Dell U2311H: E-IPS, Full Adjustments, and DisplayPortby Chris Heinonen on September 27, 2011 12:20 AM EST
Next up I went to calibrate the monitor using an i1D2 colorimeter from Xrite and a copy of ColorEyes Pro using a MacBook Air as the test platform. Initially I attempted to do the calibration on my Windows 7 machine, but my video card seemed to have an issue with the LUTs and ColorEyes, as the dE performance got worse after the calibration than before. Performance on the Mac seemed to be correct and more in line with what is expected after a calibration.
One downside of ColorEyes is that it doesn’t specify the DeltaE formula used and so it is generally believed to be dE 1976 instead of the more recent dE 1994 or dE 2000 formulas that take into account perceptual factors better. With dE 1976 any value below 1.0 is considered perfect for all practical considerations, while a value below 2.0 is considered good enough for print applications. Values below 3.0 are considered invisible to the naked eye and are really the target for all calibrations.

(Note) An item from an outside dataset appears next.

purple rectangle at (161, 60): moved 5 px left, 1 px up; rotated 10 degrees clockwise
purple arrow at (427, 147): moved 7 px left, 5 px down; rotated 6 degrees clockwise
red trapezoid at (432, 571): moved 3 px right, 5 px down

First we looked at the uncalibrated performance with the monitor set to 200 nits and using the include ICM profile from Dell. As you can see, we wind up way off our target dE of 3.0 with an average of 8.6 and a peak value of 14.85. Compared to some other displays this actually isn’t too bad, but it’s nothing you would want to use for serious color work.
For the initial calibration, we used the Custom (RGB) mode on the Dell and calibrated the 100% White Point using the RGB gain controls to be as accurate as possible. We then set calibration targets of 200 nits, D65 for a white point, and a gamma target of 2.2. Once calibrated, we compared the results using the GregTag Macbeth color checker patterns.
Once we calibrate the Dell, we see our average dE has dropped all the way down to 1.56 and the peak dE is at 5.03. Another thing to keep in mind is that the patches that are generating the highest dE values are ones that are made up mostly of blue. Given your choice, blue is where you want the majority of your dE to occur and green is where you want the least to occur, as the blue light is much lower in light output than red or green, and so errors are not nearly as visible to your eye as they would be in the other colors. Additionally, since the blue light output is much lower, it’s also harder for a colorimeter like the i1D2 to read and therefore more subject to reading errors than green would be. This could account for some of this error and a meter with better dark reading support could resolve that, though most people won’t have one of those for calibrating.
For print work, we then calibrated the monitor using the same specifications, only with a target of 100 nits instead of 200 nits. For a lit room most people would consider this to be too dark of an image, but for print work its much closer to what your actual output would look like.
Our average dE here is almost identical at 1.56 but the peak dE is down to 4.75. Again these spikes are occurring in that range that is heavily blue and less noticeable by the human eye. There is a good chance that for the majority of your work you will not have a color error that is visible to the naked eye.